Hospital serves up blood bag cocktails & gets a paintjob
Your average hospital fundraiser is a pretty stuffy affair. Golf tournaments, silent auctions, and gala dinners are the norm, and they tend to cater to a very specific demographic (and tax bracket). So when the Women's College Hospital Foundation announced that their latest benefit would allow attendees to run rampant through the halls of an empty hospital while local artists did some serious redecorating, young Torontonians came out in droves.
Paint the Halls was exactly that: an opportunity for artists and guests to paint, draw, and generally deface the walls of the hospital before it moves to a new, state-of-the-art facility right next door. In partnership with the popular competitive painting event Art Battle, 75 artists were selected to create their own mini-murals under a strict time limit, and to compete for $5,000 in prizes awarded by an audience vote.
And after the professionals were finished, paints and markers were then provided to guests. I gotta say I was incredibly proud of the restraint everyone showed, especially as the night wore on and things got messier. I can count the number of dicks I saw scrawled on the walls on just one hand!

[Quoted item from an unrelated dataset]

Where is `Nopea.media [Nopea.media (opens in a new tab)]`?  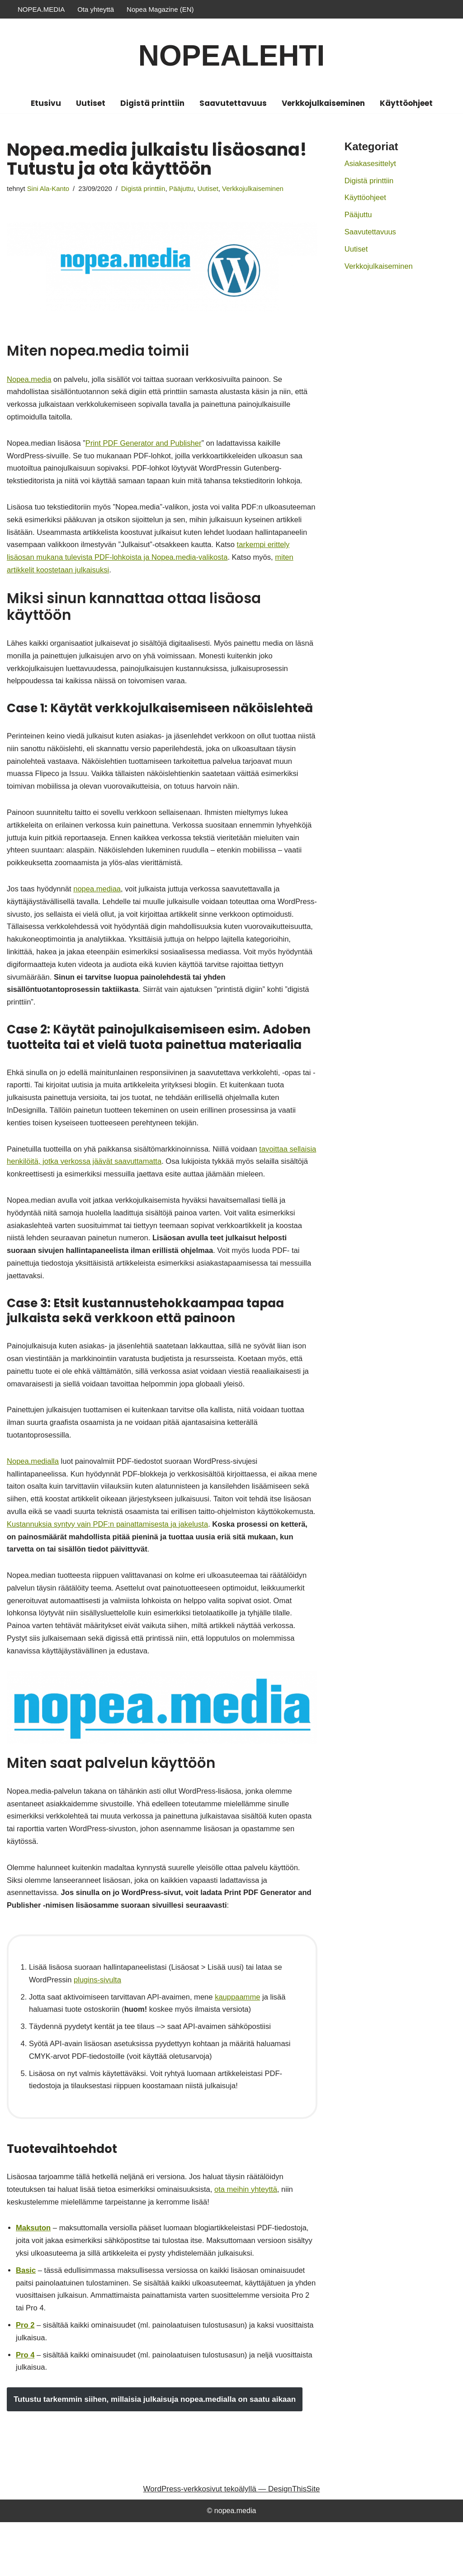
Nopea.media [Nopea.media (opens in a new tab)] is located at coordinates (29, 380).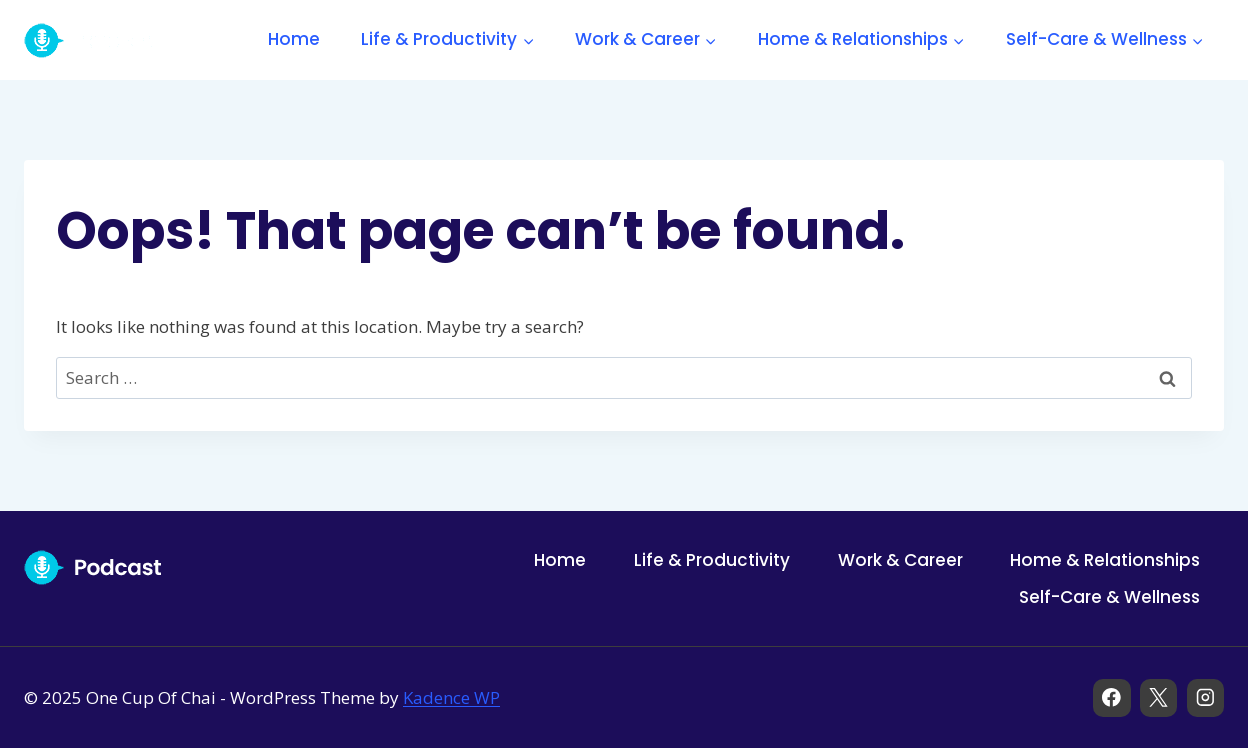  I want to click on [X], so click(1158, 697).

Once you got over the initial creep factor of mingling and drinking in a building in which countless people had received medical treatment, the night was an insanely good time. Guests were granted access to almost the entirety of the hospital's second floor, and stumbling upon operating rooms, dispensaries, and other generally awesome looking areas made for a totally unique experience.
But with an expected turnout of 1,400 filling the hallways, things also got oppressively hot real fast. Thankfully, mini bars were liberally scattered around the hospital's second floor. I wasn't ready to drop $10 on a blood-bag cocktail or a syringe shot full of "botox" (circulated around the event by volunteer "orderlies"), but they did look incredibly cool. Mini-poutines, fried chicken biscuits, and sushi hand rolls were also available to satisfy the hungry, and easily won the title of most appetizing hospital food ever.
Throughout the night DJ's spun a crowd-pleasing mix of Motown, disco, and funk, providing great beats to circulate to, though disappointingly, dancing never really picked up. Toronto musician Maylee Todd and her Heavyweights Brass Band also injected some soul-pop groove into the night with their energetic performance, though finding the band in the labyrinth of hallways and operating rooms posed a real challenge, and I'm sad to have missed the first third of her set.
It really was impossible to walk ten steps without hearing someone say that Paint the Halls was a "had to have been there" night, and I completely agree. Here's hoping that its success inspires a new breed of fundraisers, ones where innovative ideas and accessible prices allow a new generation to support causes they value, and that those old gala dinners and golf tournaments become a thing of the past.